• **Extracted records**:
▼

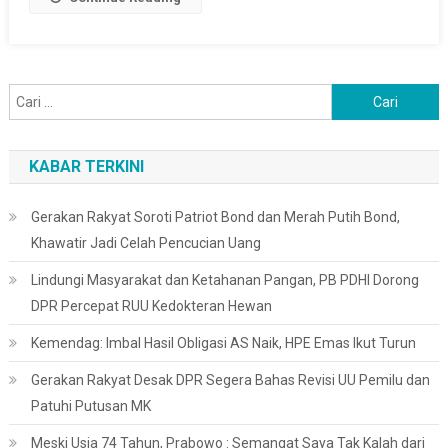
Cari
untuk:
KABAR TERKINI
Gerakan Rakyat Soroti Patriot Bond dan Merah Putih Bond,
Khawatir Jadi Celah Pencucian Uang
Lindungi Masyarakat dan Ketahanan Pangan, PB PDHI Dorong
DPR Percepat RUU Kedokteran Hewan
Kemendag: Imbal Hasil Obligasi AS Naik, HPE Emas Ikut Turun
Gerakan Rakyat Desak DPR Segera Bahas Revisi UU Pemilu dan
Patuhi Putusan MK
Meski Usia 74 Tahun, Prabowo : Semangat Saya Tak Kalah dari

▲

• **ASSIGNMENT**:
Which lines above contain the word "Rakyat"? Copy each of them.

• **SOLUTION FOR THIS PROBLEM**:
Gerakan Rakyat Soroti Patriot Bond dan Merah Putih Bond,
Gerakan Rakyat Desak DPR Segera Bahas Revisi UU Pemilu dan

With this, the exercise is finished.